◆ Your goal
Print exactly the lines from the one that contains "cases (outliers)." through the final line of the entries below, both included, and nothing else; omit the pictures.

[Dataset entries]
■ ■ ■

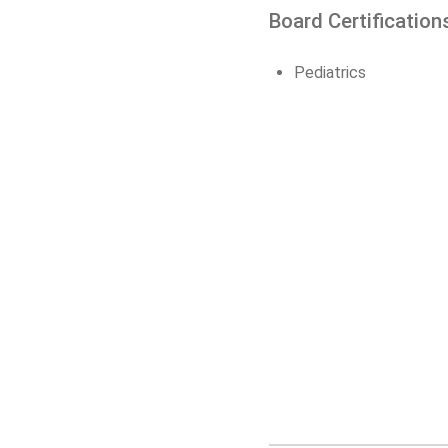
Board Certification
Pediatrics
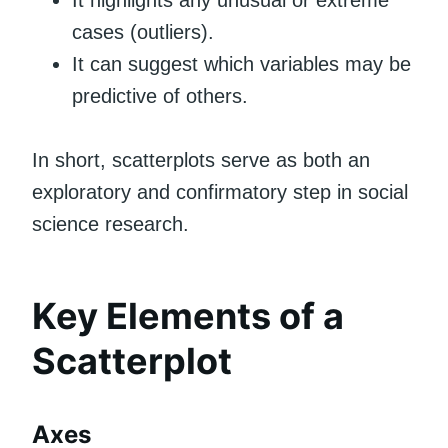
It highlights any unusual or extreme
cases (outliers).
It can suggest which variables may be
predictive of others.
In short, scatterplots serve as both an
exploratory and confirmatory step in social
science research.
Key Elements of a
Scatterplot
Axes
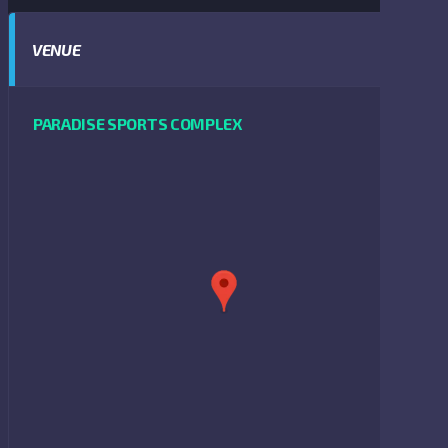
VENUE
PARADISE SPORTS COMPLEX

■ ■ ■

◆ Written reply
cases (outliers).
It can suggest which variables may be
predictive of others.
In short, scatterplots serve as both an
exploratory and confirmatory step in social
science research.
Key Elements of a
Scatterplot
Axes
VENUE
PARADISE SPORTS COMPLEX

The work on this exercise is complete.